Imagine available 10-way heated and cooled front driver’s seat, heated back seats and a heated steering wheel with controls for all the major functions like phone, audio and cruise.
There are several interior material choices and you can have carbon fibre look accents if you chose.
Other available luxury items include climate control, air ionizer, enhanced LCD/TFT Supervision cluster, smart key push button start/stop, proximity puddle lighting, navigation and rear air ventilation.
Standard features include Bluetooth hands-free connectivity, satellite radio, power windows and locks, AUX/USB inputs, trip computer and acres of soft-touch materials.

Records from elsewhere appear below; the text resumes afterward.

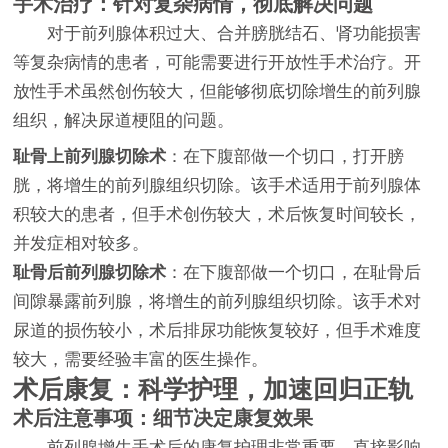
手术治疗：针对复杂病情，彻底解决问题
对于前列腺体积过大、合并膀胱结石、肾功能损害
等复杂病情的患者，可能需要进行开放性手术治疗。开
放性手术虽然创伤较大，但能够彻底切除增生的前列腺
组织，解决尿道梗阻的问题。
耻骨上前列腺切除术
：在下腹部做一个切口，打开膀
胱，将增生的前列腺组织切除。该手术适用于前列腺体
积较大的患者，但手术创伤较大，术后恢复时间较长，
并发症相对较多。
耻骨后前列腺切除术
：在下腹部做一个切口，在耻骨后
间隙暴露前列腺，将增生的前列腺组织切除。该手术对
尿道的损伤较小，术后排尿功能恢复较好，但手术难度
较大，需要经验丰富的医生操作。
术后康复：科学护理，加速回归正轨
术后注意事项：细节决定康复效果
前列腺增生手术后的康复护理非常重要，直接影响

The Forte does not scrimp on safety with six-airbags, ABS with Brake Assist Control (BAS), Electronic Stability Control (ESC), Hill Assist Control (HAC) and standard Vehicle Stability Management (VSM) that automatically intervenes when it senses understeer or oversteer.

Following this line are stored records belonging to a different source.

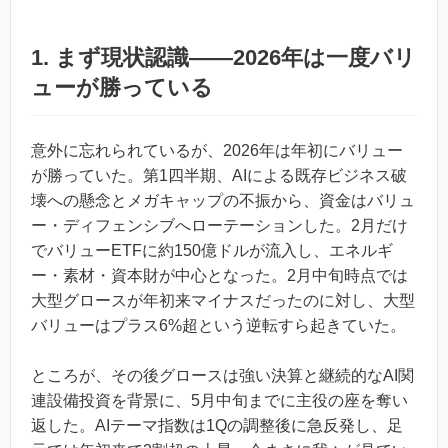
1. まず現状認識——2026年は一度バリ
ューが勝っている
意外に忘れられているが、2026年は年初にバリュー
が勝っていた。第1四半期、AIによる既存ビジネス破
壊への懸念とメガキャップの不振から、資金はバリュ
ー・ディフェンシブへローテーションした。2月だけ
でバリューETFに約150億ドルが流入し、エネルギ
ー・素材・資本財が中心となった。2月中旬時点では
大型グロースが年初来マイナスだったのに対し、大型
バリューはプラス6%超という逆転すら起きていた。
ところが、その後グロースは強い決算と継続的なAI関
連設備投資を背景に、5月中旬までに主役の座を奪い
返した。AIテーマ指数は1Qの調整後に急反発し、足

The Forte has four-wheel disc brakes as standard where several of its main competitors have drums at the rear.
At this writing pricing has not been announced but I expect it to be very similar to the Hyundai Elantra with which it shares most of the mechanicals so figure $16,000-$26,000.
Fuel numbers have also not been finalized but the 1.8-litre should be the same as the Elantra (automatic) at 7.2/5.2L/100 km city/highway. The 2.0-litre is unique to the Forte so I’m not going to quess.
This is a very good-looking car with road manners above what one might expect from a small car.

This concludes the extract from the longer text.